Yang Ditulis Made Supriatma tentang Saipul Jamil Itu Jahat!
©Suara

Apa yang ditulis Made Supriatma itu jahat! Di media sosial Facebook, dia masih terang menyebut Saipul Jamil sebagai seorang predator seksual.

“Anda tahu artinya predator? Pemangsa. Dia memangsa anak-anak remaja yang diundang menginap di rumahnya untuk sebuah acara televisi di mana dia menjadi bintangnya,” tulis Made Supriatma.

Anak-anak remaja itu, tambahnya, tertarik karena Saipul Jamil orang terkenal. Dari situlah, kata penulis berbio “galak kalo laper dan bego kalo kenyang” ini, dia bebas memangsa mereka, melecehkan mereka secara seksual.

Yang jahat dari pernyataan Made Supriatma seperti itu adalah isinya yang menjurus ke fitnah. Bayangkan jika Saipul Jamil lantas melaporkannya ke pihak berwajib, bisa kena pasal 310 ayat (2) KUHP tentang pencemaran nama baik secara tertulis, kan?

Segera setelah pembuktian bersalah dan penjatuhan hukuman oleh Pengadilan Negara Jakarta Utara terhadap Saiful Jamil pada 14 Juni 2016, dan sebelum resmi bebas dari Lapas Cipinang pada 2 September 2021, kata-kata Made Supriatma bisa jadi tak punya masalah. Sayangnya, itu terungkap bahkan setelah hari kebebasan sang pedangdut tersebut, ditulis pada 10 September 2021.

Selain jahat karena berunsur fitnah sekaligus pencemaran nama baik, penulis-penulis semacam Made Supriatma ini juga sangat berbahaya. Dia mengancam keutuhan kebebasan individu di ruang publik. Hanya atas nama perasaan individu yang satu, dia lalu hendak membatasi kebebasan individu lainnya.

Mulia, sih, kalau dipandang dari segi sanksi sosial, tetapi itu salah tempat. Tidak ada sanksi sosial yang bisa dibenarkan jika itu tidak menyangkut wilayah hak milik atau properti si pemberi sanksi sosial.

Apakah media-media TV yang berniat menayangkan Saipul Jamil adalah hak milik atau propertinya? Alih-alih dirugikan, Made Supriatma malah merugikan orang lain dengan tulisannya yang bernada jahat seperti itu.

Secara moral, kita memang sebaiknya berempati pada korban pelecehan seksual yang meninggalkan trauma mendalam. Namun, empati yang ditunjukkan tidak berarti mengharuskan kita untuk melanggar hak-hak individu orang lain.

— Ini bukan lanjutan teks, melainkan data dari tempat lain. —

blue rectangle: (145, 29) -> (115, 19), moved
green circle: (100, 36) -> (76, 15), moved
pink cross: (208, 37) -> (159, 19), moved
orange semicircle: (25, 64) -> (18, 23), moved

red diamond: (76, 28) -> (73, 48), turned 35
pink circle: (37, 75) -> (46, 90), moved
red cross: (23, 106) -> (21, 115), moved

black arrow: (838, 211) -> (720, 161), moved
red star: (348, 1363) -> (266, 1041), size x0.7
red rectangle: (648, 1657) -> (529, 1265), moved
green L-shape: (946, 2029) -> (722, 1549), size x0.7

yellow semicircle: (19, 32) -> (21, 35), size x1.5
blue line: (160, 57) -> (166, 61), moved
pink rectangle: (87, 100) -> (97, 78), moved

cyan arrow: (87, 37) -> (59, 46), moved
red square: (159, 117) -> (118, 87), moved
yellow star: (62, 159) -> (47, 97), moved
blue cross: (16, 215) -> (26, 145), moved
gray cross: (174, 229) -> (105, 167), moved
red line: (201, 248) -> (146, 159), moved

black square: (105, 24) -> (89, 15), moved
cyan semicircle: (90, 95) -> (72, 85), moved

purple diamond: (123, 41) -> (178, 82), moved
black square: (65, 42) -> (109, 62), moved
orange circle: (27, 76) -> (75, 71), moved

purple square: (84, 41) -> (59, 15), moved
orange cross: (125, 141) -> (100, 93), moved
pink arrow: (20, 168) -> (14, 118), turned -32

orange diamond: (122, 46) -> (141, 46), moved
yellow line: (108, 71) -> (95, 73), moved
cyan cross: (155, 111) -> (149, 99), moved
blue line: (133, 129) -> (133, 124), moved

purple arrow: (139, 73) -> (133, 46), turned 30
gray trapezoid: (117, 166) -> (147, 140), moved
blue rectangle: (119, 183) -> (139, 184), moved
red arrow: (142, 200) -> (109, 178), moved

Kita tahu semua, Saipul Jamil adalah mantan narapidana pelecehan seksual. Sebagai mantan, statusnya kini setara dengan status-status warga negara lainnya.

Bukankah setiap warga negara yang telah menjalani masa hukuman (pidana penjara) berdasarkan putusan pengadilan berkekuatan hukum tetap sama artinya dengan warga lainnya yang dilahirkan dalam keadaan bersih, bebas, berharkat dan bermartabat, serta sederajat di mata hukum? Bukankah status hukum mantan narapidana, setelah menjalani pidana menurut konsep hukum pidana, kembali menjadi masyarakat yang terhormat seperti sediakala dan memperoleh hak hukum penuh?

Saipul Jamil memang pernah melakukan kejahatan berupa pelecehan seksual. Dia pun sudah menjalani hukuman atas tindakannya tersebut. Makanya tak masalah ketika para produser TV berani merancang “come back” Saipul Jamil layaknya merancang acara-acara lain melalui media televisi. Sekali lagi, ini sah secara hukum!